Velha senhora maltratada

Velha senhora maltratada

Quando eu cheguei a Ribeirão Preto, em 1982, jamais passou pela minha cabeça que estaria aqui 35 anos depois. E cá estou.

O que falar dessa cidade? Para mim, sempre será o céu mais bonito do mundo: pelo menos o mais azul. Mais do que isso. Será sempre o lugar onde travei grandes batalhas e venci boa parte delas. É a cidade que me fez crescer como profissional e como mulher e onde construí minha história.

A primeira coisa que me vem à mente quando penso em Ribeirão Preto tem a ver com minha chegada. Fiquei em uma pensão ali na rua Lafaiete, que é o centro da cidade e foi o centro da minha cidade, o lugar onde eu iria construir a minha vida. Ali tive minhas primeiras amigas, minhas primeiras lutas. Eu adorava o centro, a região da Catedral.
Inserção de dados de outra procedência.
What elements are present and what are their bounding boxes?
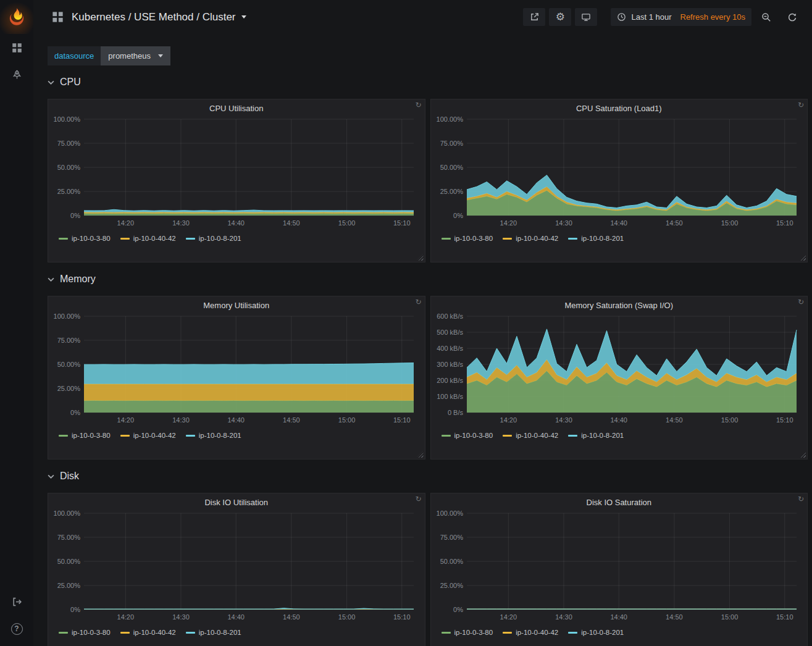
panel-resize-handle[interactable] (799, 254, 806, 261)
chart-memory-utilisation[interactable]: 100.00%75.00%50.00%25.00%0%14:2014:3014:… (48, 314, 425, 428)
sign-in-icon[interactable] (0, 588, 33, 615)
svg-text:400 kB/s: 400 kB/s (437, 345, 463, 352)
panel-resize-handle[interactable] (799, 451, 806, 458)
panel-title[interactable]: Memory Utilisation (203, 301, 269, 310)
legend-item-ip-10-0-3-80[interactable]: ip-10-0-3-80 (59, 235, 111, 242)
legend-item-ip-10-0-40-42[interactable]: ip-10-0-40-42 (503, 235, 558, 242)
section-header-cpu[interactable]: CPU (48, 74, 812, 90)
legend-item-ip-10-0-40-42[interactable]: ip-10-0-40-42 (503, 432, 558, 439)
svg-text:100.00%: 100.00% (54, 117, 81, 123)
svg-text:15:10: 15:10 (393, 613, 411, 621)
svg-text:100.00%: 100.00% (436, 511, 463, 517)
variable-value-text: prometheus (108, 51, 151, 61)
timeseries-chart[interactable]: 100.00%75.00%50.00%25.00%0%14:2014:3014:… (431, 511, 808, 625)
panel-memory-saturation-swap-i-o: Memory Saturation (Swap I/O)↻600 kB/s500… (430, 296, 808, 459)
legend-label: ip-10-0-3-80 (454, 629, 493, 636)
legend-item-ip-10-0-40-42[interactable]: ip-10-0-40-42 (503, 629, 558, 636)
svg-text:14:20: 14:20 (500, 219, 517, 227)
legend-item-ip-10-0-40-42[interactable]: ip-10-0-40-42 (120, 432, 176, 439)
panel-title[interactable]: Memory Saturation (Swap I/O) (564, 301, 673, 310)
svg-text:14:40: 14:40 (227, 613, 245, 621)
timeseries-chart[interactable]: 100.00%75.00%50.00%25.00%0%14:2014:3014:… (431, 117, 808, 231)
panel-title[interactable]: Disk IO Utilisation (204, 498, 268, 507)
legend-item-ip-10-0-8-201[interactable]: ip-10-0-8-201 (186, 235, 241, 242)
svg-text:50.00%: 50.00% (57, 164, 81, 171)
svg-text:25.00%: 25.00% (57, 188, 81, 195)
legend-item-ip-10-0-3-80[interactable]: ip-10-0-3-80 (442, 432, 493, 439)
legend-label: ip-10-0-8-201 (199, 629, 241, 636)
panel-row-disk: Disk IO Utilisation↻100.00%75.00%50.00%2… (48, 493, 808, 646)
svg-text:14:20: 14:20 (117, 613, 135, 621)
chart-cpu-utilisation[interactable]: 100.00%75.00%50.00%25.00%0%14:2014:3014:… (48, 117, 425, 231)
svg-text:75.00%: 75.00% (440, 140, 463, 147)
share-button[interactable] (523, 8, 545, 26)
svg-text:50.00%: 50.00% (57, 558, 81, 565)
panel-title[interactable]: Disk IO Saturation (587, 498, 652, 507)
chart-memory-saturation-swap-i-o[interactable]: 600 kB/s500 kB/s400 kB/s300 kB/s200 kB/s… (431, 314, 808, 428)
clock-icon (617, 12, 626, 22)
panel-title[interactable]: CPU Saturation (Load1) (576, 104, 662, 113)
timeseries-chart[interactable]: 100.00%75.00%50.00%25.00%0%14:2014:3014:… (48, 117, 425, 231)
time-range-label: Last 1 hour (631, 12, 671, 22)
svg-text:15:00: 15:00 (338, 416, 356, 424)
dashboard-title-button[interactable]: Kubernetes / USE Method / Cluster (52, 11, 246, 23)
svg-text:50.00%: 50.00% (440, 558, 463, 565)
variable-value-dropdown[interactable]: prometheus (101, 46, 170, 65)
legend-item-ip-10-0-40-42[interactable]: ip-10-0-40-42 (120, 235, 176, 242)
panel-header: CPU Utilisation↻ (48, 99, 425, 117)
panel-header: Memory Utilisation↻ (48, 296, 425, 314)
timeseries-chart[interactable]: 100.00%75.00%50.00%25.00%0%14:2014:3014:… (48, 314, 425, 428)
refresh-button[interactable] (781, 8, 803, 26)
svg-text:14:50: 14:50 (666, 219, 683, 227)
sidebar: ? (0, 0, 33, 646)
zoom-out-button[interactable] (755, 8, 777, 26)
sidebar-rocket-icon[interactable] (0, 61, 33, 88)
zoom-out-icon (761, 12, 771, 22)
legend-item-ip-10-0-3-80[interactable]: ip-10-0-3-80 (442, 235, 493, 242)
legend-label: ip-10-0-8-201 (581, 629, 624, 636)
legend-item-ip-10-0-8-201[interactable]: ip-10-0-8-201 (186, 629, 241, 636)
sidebar-dashboards-icon[interactable] (0, 34, 33, 61)
section-label: Memory (60, 274, 96, 285)
svg-text:15:10: 15:10 (776, 219, 793, 227)
legend-item-ip-10-0-8-201[interactable]: ip-10-0-8-201 (186, 432, 241, 439)
svg-text:14:30: 14:30 (555, 219, 572, 227)
svg-text:100.00%: 100.00% (54, 511, 81, 517)
settings-button[interactable]: ⚙ (549, 8, 571, 26)
legend-swatch (568, 238, 577, 240)
legend-swatch (568, 632, 577, 634)
section-header-disk[interactable]: Disk (48, 468, 812, 484)
time-picker-button[interactable]: Last 1 hour Refresh every 10s (611, 8, 751, 26)
timeseries-chart[interactable]: 100.00%75.00%50.00%25.00%0%14:2014:3014:… (48, 511, 425, 625)
svg-text:14:50: 14:50 (283, 613, 300, 621)
svg-text:100 kB/s: 100 kB/s (437, 393, 463, 400)
chevron-down-icon (158, 54, 163, 57)
legend-swatch (442, 435, 451, 437)
legend-item-ip-10-0-40-42[interactable]: ip-10-0-40-42 (120, 629, 176, 636)
refresh-interval-label[interactable]: Refresh every 10s (680, 12, 746, 22)
legend-swatch (186, 632, 195, 634)
legend-item-ip-10-0-8-201[interactable]: ip-10-0-8-201 (568, 629, 624, 636)
legend-item-ip-10-0-3-80[interactable]: ip-10-0-3-80 (59, 432, 111, 439)
submenu-variables: datasource prometheus (33, 34, 812, 65)
svg-text:14:40: 14:40 (227, 416, 245, 424)
panel-resize-handle[interactable] (417, 451, 424, 458)
svg-text:15:10: 15:10 (776, 613, 793, 621)
help-icon[interactable]: ? (0, 615, 33, 642)
legend-label: ip-10-0-8-201 (581, 432, 624, 439)
view-mode-button[interactable] (575, 8, 597, 26)
legend-item-ip-10-0-8-201[interactable]: ip-10-0-8-201 (568, 432, 624, 439)
section-header-memory[interactable]: Memory (48, 271, 812, 287)
panel-row-cpu: CPU Utilisation↻100.00%75.00%50.00%25.00… (48, 99, 808, 262)
grafana-logo[interactable] (0, 0, 33, 34)
chart-disk-io-utilisation[interactable]: 100.00%75.00%50.00%25.00%0%14:2014:3014:… (48, 511, 425, 625)
chart-disk-io-saturation[interactable]: 100.00%75.00%50.00%25.00%0%14:2014:3014:… (431, 511, 808, 625)
panel-title[interactable]: CPU Utilisation (209, 104, 263, 113)
legend-item-ip-10-0-3-80[interactable]: ip-10-0-3-80 (442, 629, 493, 636)
legend-item-ip-10-0-8-201[interactable]: ip-10-0-8-201 (568, 235, 624, 242)
chart-cpu-saturation-load1[interactable]: 100.00%75.00%50.00%25.00%0%14:2014:3014:… (431, 117, 808, 231)
timeseries-chart[interactable]: 600 kB/s500 kB/s400 kB/s300 kB/s200 kB/s… (431, 314, 808, 428)
legend-item-ip-10-0-3-80[interactable]: ip-10-0-3-80 (59, 629, 111, 636)
svg-text:600 kB/s: 600 kB/s (437, 314, 463, 320)
panel-resize-handle[interactable] (417, 254, 424, 261)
O mundo acontecia a 100 metros de mim.

E o campus da Unaerp? Até hoje, entro lá e me sinto assim: com 20 anos de idade e com aquela mesma vontade de desbravar o mundo. Toda a atmosfera da universidade me envolve como se eu voltasse no tempo. Não canso de lembrar a quantidade de coisas boas que essa cidade me deu.
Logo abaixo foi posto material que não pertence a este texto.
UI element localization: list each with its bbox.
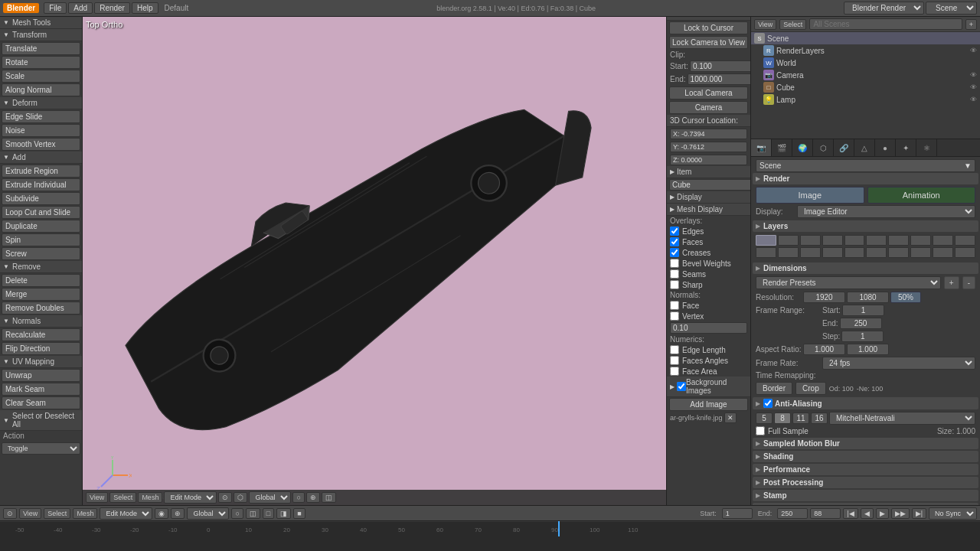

Aí me dou conta da angústia que me assalta quando vejo tudo tão destruído. Um sentimento muito parecido com o que tenho em relação ao nosso País. O que dizer sobre essa velha senhora maltratada? Sempre me pego pensando sobre a importância de se amar a cidade em que vivemos. Se não temos orgulho do lugar em que estamos, como podemos cuidar dele?

Desde que me vi em Ribeirão Preto e desde que comecei a perceber que viveria aqui a minha vida, ficava me questionando sobre o que podia fazer para ajudar.
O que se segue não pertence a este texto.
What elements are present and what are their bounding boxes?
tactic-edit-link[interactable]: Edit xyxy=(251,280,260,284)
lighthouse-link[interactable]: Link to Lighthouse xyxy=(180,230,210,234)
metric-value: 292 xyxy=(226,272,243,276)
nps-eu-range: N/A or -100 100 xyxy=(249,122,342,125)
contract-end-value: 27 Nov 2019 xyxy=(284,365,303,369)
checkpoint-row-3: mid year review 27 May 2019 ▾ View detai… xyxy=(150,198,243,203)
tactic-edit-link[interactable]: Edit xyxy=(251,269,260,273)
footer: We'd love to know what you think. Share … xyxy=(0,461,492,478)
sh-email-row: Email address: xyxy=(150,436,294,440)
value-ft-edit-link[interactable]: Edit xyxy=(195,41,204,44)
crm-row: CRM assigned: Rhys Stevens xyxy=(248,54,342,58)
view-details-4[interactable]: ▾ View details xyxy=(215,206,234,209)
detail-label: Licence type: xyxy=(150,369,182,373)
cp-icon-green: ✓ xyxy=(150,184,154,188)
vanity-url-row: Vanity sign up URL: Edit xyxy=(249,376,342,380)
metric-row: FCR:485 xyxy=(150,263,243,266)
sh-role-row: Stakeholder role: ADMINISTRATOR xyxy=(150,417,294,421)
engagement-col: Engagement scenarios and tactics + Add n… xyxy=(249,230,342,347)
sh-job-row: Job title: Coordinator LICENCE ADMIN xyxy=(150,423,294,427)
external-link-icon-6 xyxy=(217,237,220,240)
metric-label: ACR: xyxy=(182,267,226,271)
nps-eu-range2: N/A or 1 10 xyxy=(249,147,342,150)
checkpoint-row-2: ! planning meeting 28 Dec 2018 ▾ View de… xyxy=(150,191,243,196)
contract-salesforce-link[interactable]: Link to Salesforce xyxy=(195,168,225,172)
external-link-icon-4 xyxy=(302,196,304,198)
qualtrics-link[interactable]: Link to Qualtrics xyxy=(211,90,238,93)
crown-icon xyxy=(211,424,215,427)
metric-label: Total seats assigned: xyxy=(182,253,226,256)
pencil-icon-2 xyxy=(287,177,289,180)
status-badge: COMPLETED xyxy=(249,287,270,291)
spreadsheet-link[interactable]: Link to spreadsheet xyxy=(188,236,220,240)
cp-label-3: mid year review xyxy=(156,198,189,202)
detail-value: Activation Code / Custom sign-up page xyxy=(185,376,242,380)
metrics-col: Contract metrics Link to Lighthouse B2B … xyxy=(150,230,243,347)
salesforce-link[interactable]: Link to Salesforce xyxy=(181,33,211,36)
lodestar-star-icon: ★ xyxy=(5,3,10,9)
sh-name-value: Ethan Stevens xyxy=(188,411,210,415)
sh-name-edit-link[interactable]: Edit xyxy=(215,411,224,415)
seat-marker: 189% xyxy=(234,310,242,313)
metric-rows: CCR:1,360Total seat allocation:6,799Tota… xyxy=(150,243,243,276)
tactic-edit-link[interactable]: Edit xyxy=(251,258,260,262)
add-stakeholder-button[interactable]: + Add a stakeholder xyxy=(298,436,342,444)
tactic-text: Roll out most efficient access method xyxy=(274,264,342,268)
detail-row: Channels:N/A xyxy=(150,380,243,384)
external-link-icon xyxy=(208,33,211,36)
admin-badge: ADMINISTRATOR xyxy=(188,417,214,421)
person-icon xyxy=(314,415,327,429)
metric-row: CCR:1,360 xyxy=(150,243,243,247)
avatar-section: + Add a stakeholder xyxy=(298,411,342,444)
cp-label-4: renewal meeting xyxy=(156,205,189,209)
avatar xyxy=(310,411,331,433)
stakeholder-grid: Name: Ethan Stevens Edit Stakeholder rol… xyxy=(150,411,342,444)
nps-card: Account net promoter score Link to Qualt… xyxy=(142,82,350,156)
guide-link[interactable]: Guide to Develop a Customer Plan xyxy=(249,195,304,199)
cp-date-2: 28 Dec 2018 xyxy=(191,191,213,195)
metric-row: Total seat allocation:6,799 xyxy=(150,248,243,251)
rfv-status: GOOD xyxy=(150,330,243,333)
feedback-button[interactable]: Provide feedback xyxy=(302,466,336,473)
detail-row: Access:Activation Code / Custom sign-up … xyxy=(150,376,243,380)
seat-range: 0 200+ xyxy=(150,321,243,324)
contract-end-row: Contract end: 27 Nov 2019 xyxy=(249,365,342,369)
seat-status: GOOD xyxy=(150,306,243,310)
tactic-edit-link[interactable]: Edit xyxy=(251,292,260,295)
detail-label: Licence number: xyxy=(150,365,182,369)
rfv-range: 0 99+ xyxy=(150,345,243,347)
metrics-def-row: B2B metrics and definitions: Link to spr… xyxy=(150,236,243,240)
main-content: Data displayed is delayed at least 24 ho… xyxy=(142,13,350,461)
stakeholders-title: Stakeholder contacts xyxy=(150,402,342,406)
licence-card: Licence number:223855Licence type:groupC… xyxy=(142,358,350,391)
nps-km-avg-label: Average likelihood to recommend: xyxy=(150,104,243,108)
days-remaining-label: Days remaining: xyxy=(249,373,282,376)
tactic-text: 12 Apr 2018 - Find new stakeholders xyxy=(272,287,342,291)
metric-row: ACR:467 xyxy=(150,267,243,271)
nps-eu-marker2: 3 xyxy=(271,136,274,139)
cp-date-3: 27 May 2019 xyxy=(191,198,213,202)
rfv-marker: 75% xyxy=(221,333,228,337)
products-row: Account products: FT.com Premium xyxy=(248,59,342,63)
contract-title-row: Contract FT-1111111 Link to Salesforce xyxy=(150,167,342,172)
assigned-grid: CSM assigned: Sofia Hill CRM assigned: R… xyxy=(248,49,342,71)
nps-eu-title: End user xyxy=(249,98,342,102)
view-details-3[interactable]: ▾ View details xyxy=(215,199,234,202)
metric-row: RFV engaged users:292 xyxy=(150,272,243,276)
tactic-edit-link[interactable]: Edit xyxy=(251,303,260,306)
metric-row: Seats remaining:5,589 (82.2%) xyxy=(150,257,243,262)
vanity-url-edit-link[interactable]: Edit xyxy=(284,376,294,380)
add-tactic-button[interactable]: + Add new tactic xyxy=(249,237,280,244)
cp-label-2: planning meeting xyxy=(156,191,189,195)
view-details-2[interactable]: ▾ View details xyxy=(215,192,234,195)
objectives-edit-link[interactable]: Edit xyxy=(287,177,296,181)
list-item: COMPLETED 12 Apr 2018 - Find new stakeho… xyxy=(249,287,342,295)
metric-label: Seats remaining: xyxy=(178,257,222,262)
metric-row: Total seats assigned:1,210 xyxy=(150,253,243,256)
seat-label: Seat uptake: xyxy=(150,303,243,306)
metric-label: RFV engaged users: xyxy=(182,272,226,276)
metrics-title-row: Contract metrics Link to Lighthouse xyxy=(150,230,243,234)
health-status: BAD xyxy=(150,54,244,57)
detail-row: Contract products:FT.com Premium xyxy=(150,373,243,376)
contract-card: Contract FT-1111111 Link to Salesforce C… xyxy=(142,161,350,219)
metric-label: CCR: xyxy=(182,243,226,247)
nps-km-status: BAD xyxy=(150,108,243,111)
Por duas ocasiões, fiz movimentos em direção a essa minha necessidade interna de fazer algo: fui presidente da Feira do Livro e secretária municipal da Infraestrutura. Nesses dois momentos de minha vida, passei por muitos embates e grandes aprendizados.

Lembro da briga que foi para manter a Feira na praça, a céu aberto, quando os tais meninos da chamada periferia começaram a querer participar daquilo que era oferecido gratuitamente para eles - e, claro, do jeito deles. A primeira voz, a única solicitação daqueles que não entendem o exercício da cidadania e da participação, era no sentido de que tirássemos os shows da praça. Em nenhum momento, cogitou-se trazer aqueles meninos para uma participação pacífica e muitas discussões foram travadas por conta do que se chamava vandalismo. Na minha cabeça, isso significava a dificuldade em ser cidadão, em amar a cidade que era deles, mas da qual eles nunca foram chamados a participar. Falávamos da importância de se ocupar as praças, de se praticar o exercício da tolerância. Foram momentos difíceis, mas, para mim, ricos na reafirmação de pontos de vista.

Já na Secretaria da Infraestrutura, confirmei a falta de cuidado com a nossa cidade. A Ribeirão Preto das praças que não respeitava um verdadeiro tesouro que é de todos. 

Minha impressão era de que as pessoas não habitavam aqueles bairros e aquelas ruas. Lembro de um dia em que surpreendentemente encontrei uma casa toda florida, em meu caminho para a secretaria. Uma vez, parei e conversei com a senhora que cuidava daquilo de uma forma que, para mim, era um sonho de consumo. Aquela casa era um oásis em meio a um bairro tão triste.

Olhando aquilo, logo pensei em criar um projeto que envolvesse inicialmente um bairro, depois toda a cidade, em um exercício de cidadania e de cuidado com o que é de todos nós. A realidade da política e das demandas de um governo combalido infelizmente estava muito longe daquele meu olhar.

Alguns anos se passaram, e têm passado, depois dessas minhas experiências, digamos, públicas. Mesmo sem ter conseguido concretizar todos os projetos que pensei ou sem ter tirado do papel todas as ideias que tive para um lugar melhor, continuo sonhando com uma cidade em que aquela casa florida não será apenas um oásis, mas uma entre tantas outras.

Por tudo isso, mais do que feliz aniversário, devo dizer “obrigada, Ribeirão Preto”. Por tantos ensinamentos e por tanto exercício de esperança, mesmo diante de tantas dificuldades. Que esses 161 anos de história sejam apenas o início de uma longa caminhada desta velha senhora, que, um dia, certamente, não será tão maltratada.